The South African Reserve Bank (SARB) has raised interest rates by 475 basis points (bps) since 2021 to combat inflation.
However, this significant hike has exacerbated debt levels for many South Africans, particularly those with variable-rate loans such as mortgages and personal loans.
As borrowing costs have surged, households have found themselves under increased financial strain, leading to a rise in debt defaults and higher levels of credit impairments.
The situation has also worsened for tenants, with increased debt and stagnant salaries to blame for their stresses.
According to PayProp data, the average rent paid in South Africa increased by 3.8% compared to last year.
While this is still below inflation, salaries in the country have not fared any better.
According to the BER Survey of Inflation Expectations 2024Q2, salaries and wages are expected to increase by an average of 4.9% in 2024, while the average inflation forecast ranges between 4.9% and 5.3%.
This would result in either zero real growth or another 0.4% decline in inflation-adjusted consumer buying power.
Additionally, the latest TransUnion Consumer Pulse Survey highlighted that 61% of households have seen their salaries remain the same or actually decreased in the last three months, while only 39% reported increased income.
This comes at a time when debt levels of these consumers have reached record highs.
PayProp added that credit check data for Q2 2024 showed that rising average incomes have been outpaced by tenants’ expenses.
Rents as a percentage of income didn’t move much year-on-year, but debt repayments did, going from 43% of income to 46.7% for the average applicant.

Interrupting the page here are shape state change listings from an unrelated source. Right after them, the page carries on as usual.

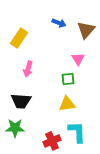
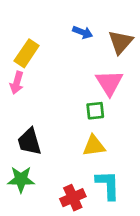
pink triangle: (78, 59) -> (109, 83), size x1.5
pink arrow: (28, 69) -> (17, 83), moved
black trapezoid: (21, 101) -> (29, 142), turned 70

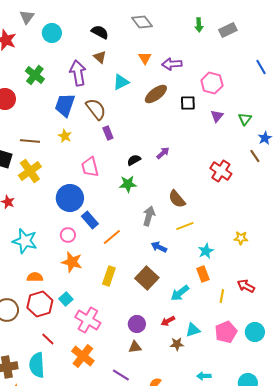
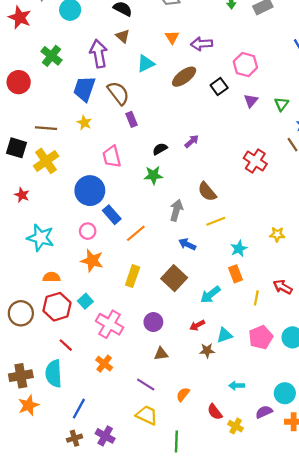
black square: (188, 103) -> (219, 87), turned -35
purple circle: (137, 324) -> (153, 322), moved
orange cross: (83, 356) -> (104, 364), size x0.7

Average disposable income is now just 23% of net income, compared to 27.2% a year earlier.
This is unsurprising, as data from the South African Reserve Bank (SARB) showed household debt as a percentage of disposable income climbed to its highest level in over a decade in Q1 2024.
The SARB noted that the combination of increased interest rates and stagnant wages has placed significant financial pressure on South African households, leading to record-high debt burdens and an increase in defaults.

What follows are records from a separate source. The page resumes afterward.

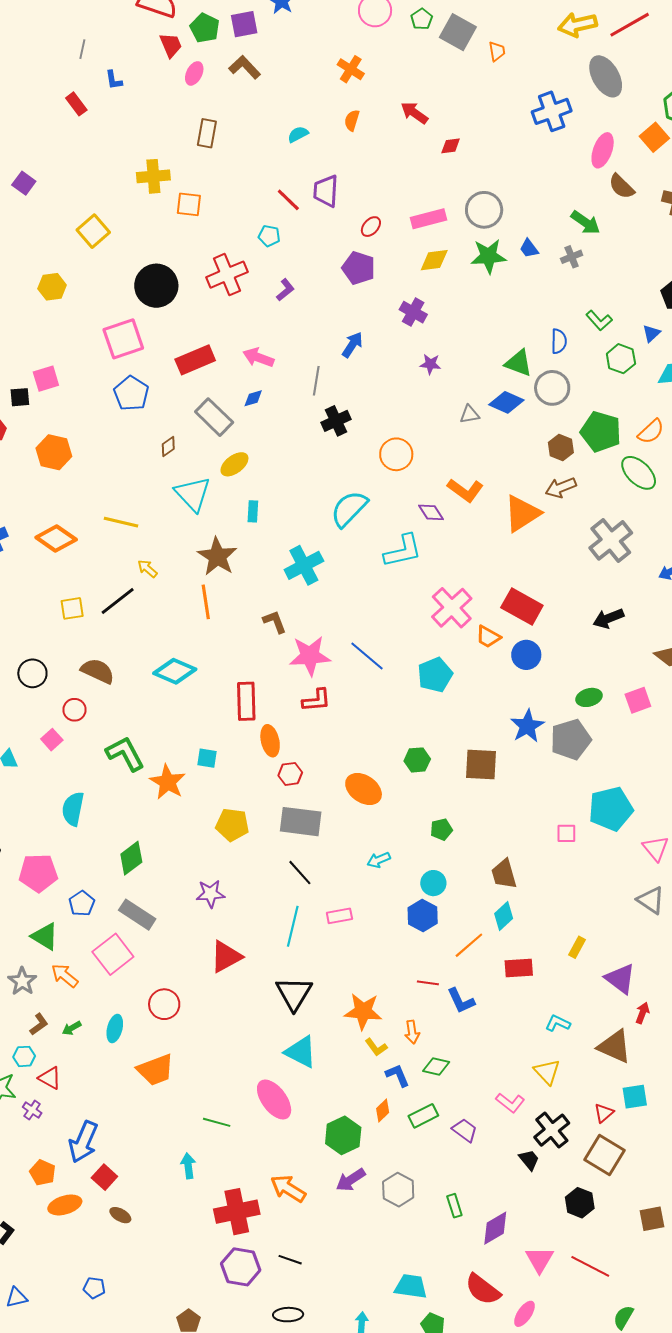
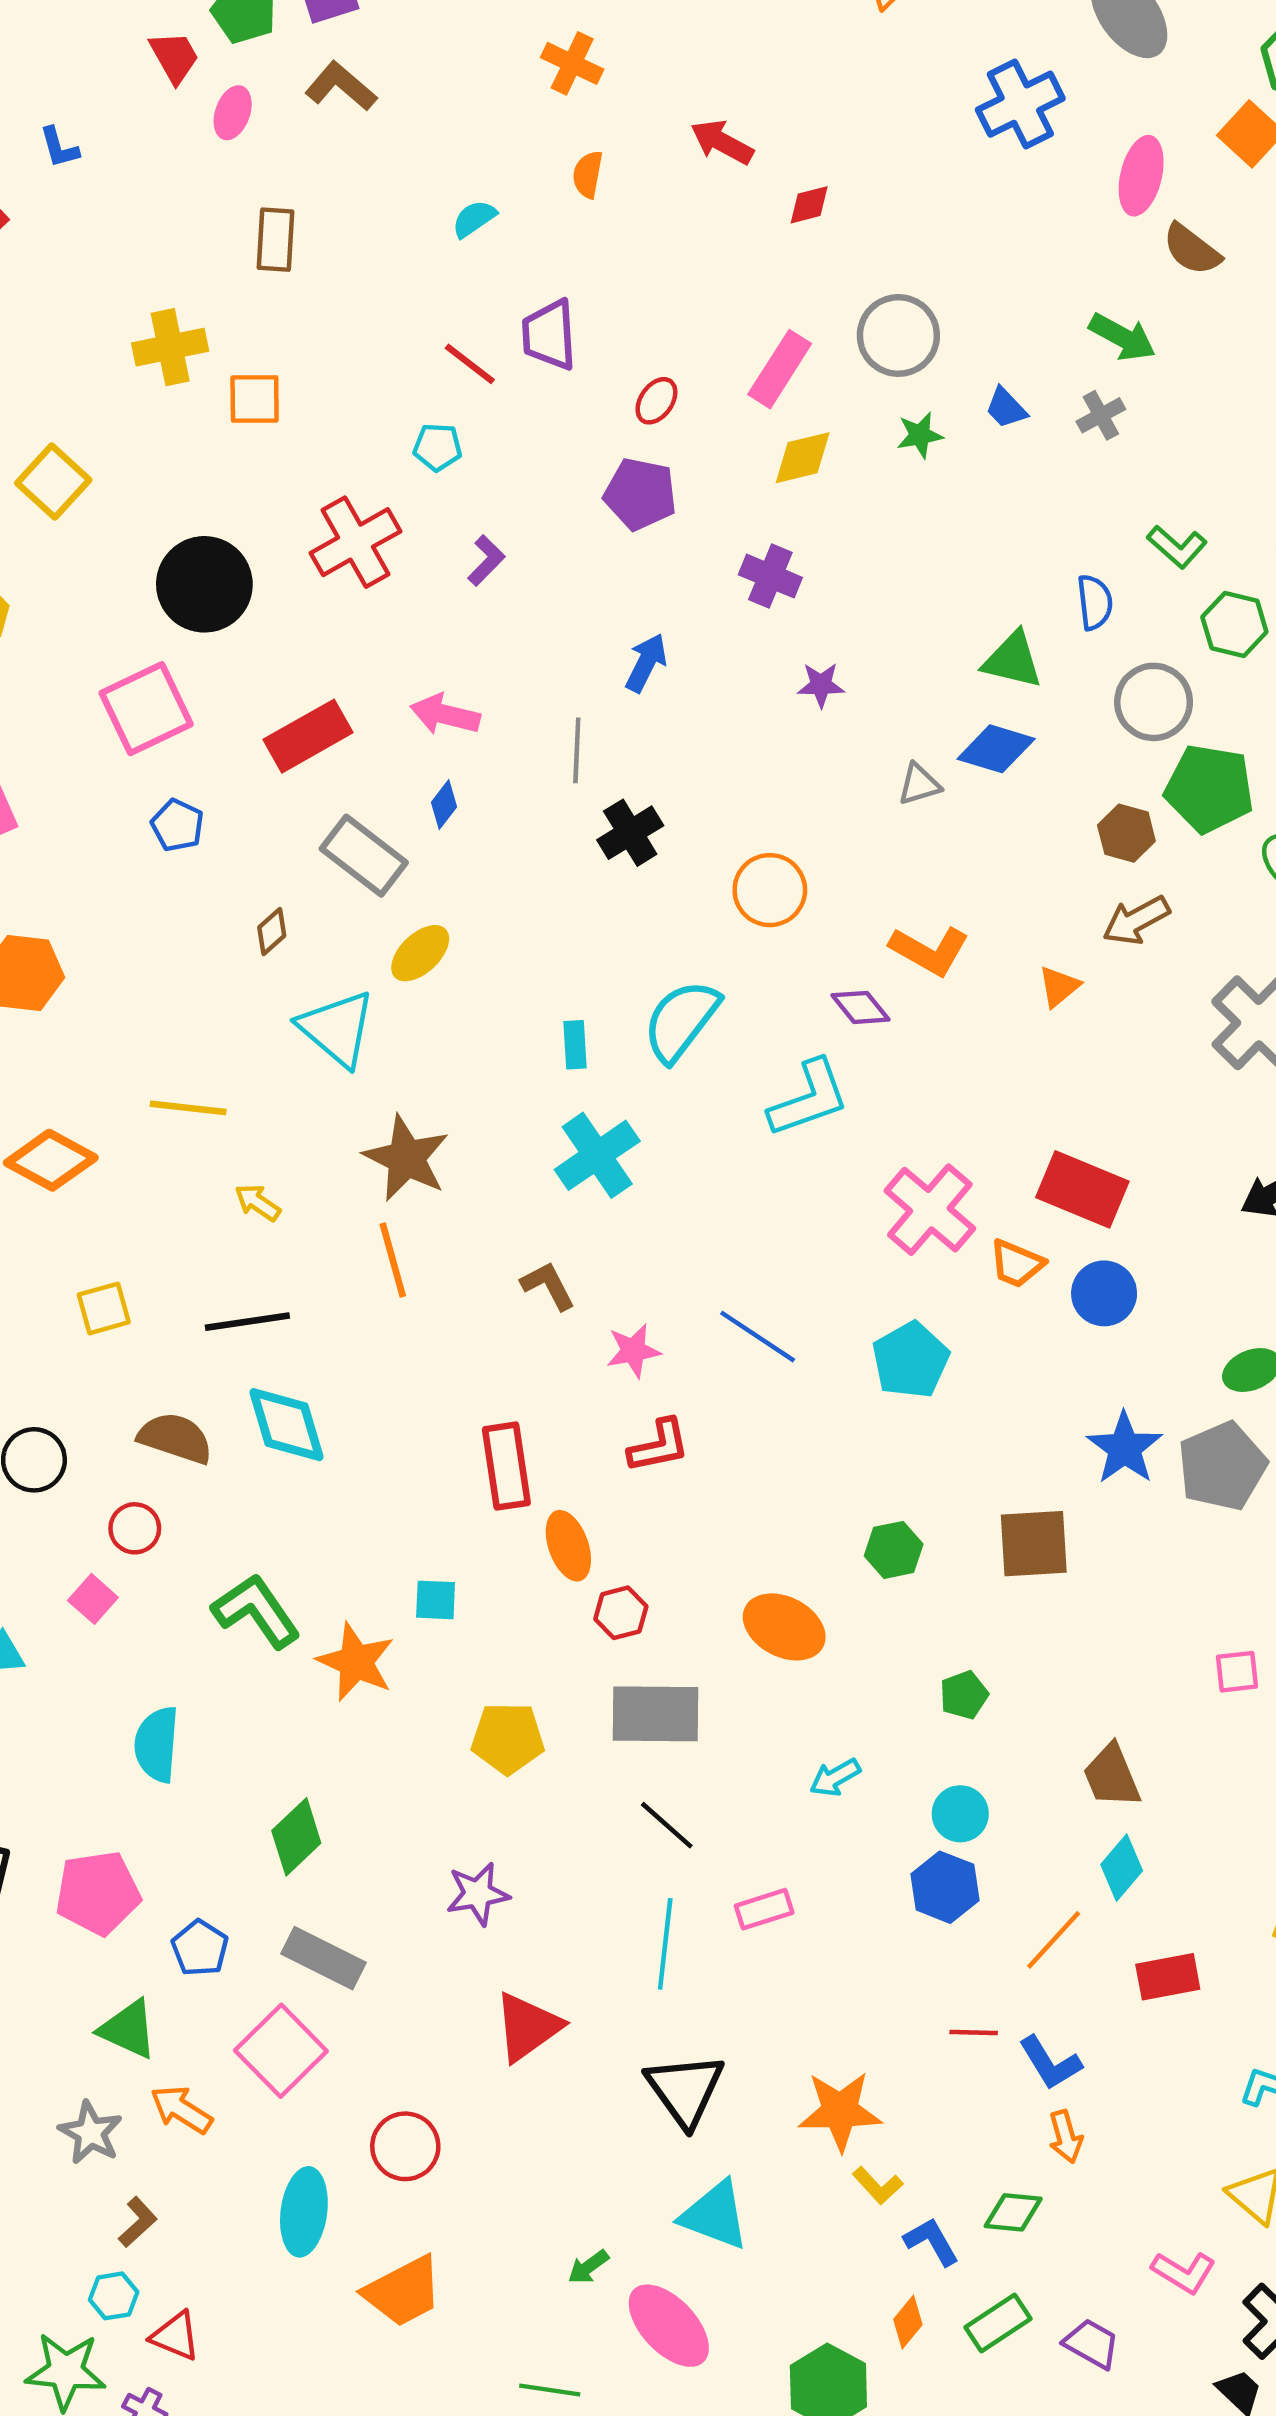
pink rectangle: (428, 219) -> (780, 369), turned -36
green star: (488, 256) -> (920, 435), size x0.6
gray circle: (552, 388) -> (1154, 702), moved
blue pentagon: (131, 393) -> (177, 825), size x0.7
blue diamond: (253, 398) -> (444, 805), turned -30
cyan rectangle: (253, 511) -> (575, 1045), moved
orange triangle: (522, 513) -> (1059, 987), size x0.5
black line: (118, 601) -> (247, 1322), moved, turned 36
pink star: (310, 656) -> (633, 1351), size x0.6
cyan diamond: (175, 671) -> (287, 1425), moved, turned 57
green arrow: (72, 1028) -> (588, 2267), moved
cyan ellipse: (115, 1028) -> (304, 2212), size x1.4
orange arrow: (412, 1032) -> (1066, 2137), moved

As a result, PayProp also highlighted that the percentage of tenants in arrears had risen to 18.3% from 17% in Q1 2024, undoing almost all of the progress made last year.
This could be due to tenants overspending during the December holidays, but the increase in arrears is significantly larger than the one measured in Q1 2023.
It added that the increase could also be a sign that the same affordability pressures that are suppressing rent increases are also causing more tenants to miss payments.
The average arrears percentage also grew from 74.0% in Q4 2023 to 77.5% in Q1 2024.
The average arrears percentage, which expresses the average amount in arrears as a percentage of the average rent overall—an average arrears percentage of 80%, therefore, means that on average, a tenant in arrears owes 80% of one month’s rent in a particular province.
Existing homeowners aren’t immune to the pressure either.
The FNB Property Barometer for June 2024 found that 21% of home sales in Q2 were due to financial pressure, an increase from the previous quarter.
FNB said these distressed sellers would still prefer to buy a smaller home rather than return to renting, but some are re-entering the rental market.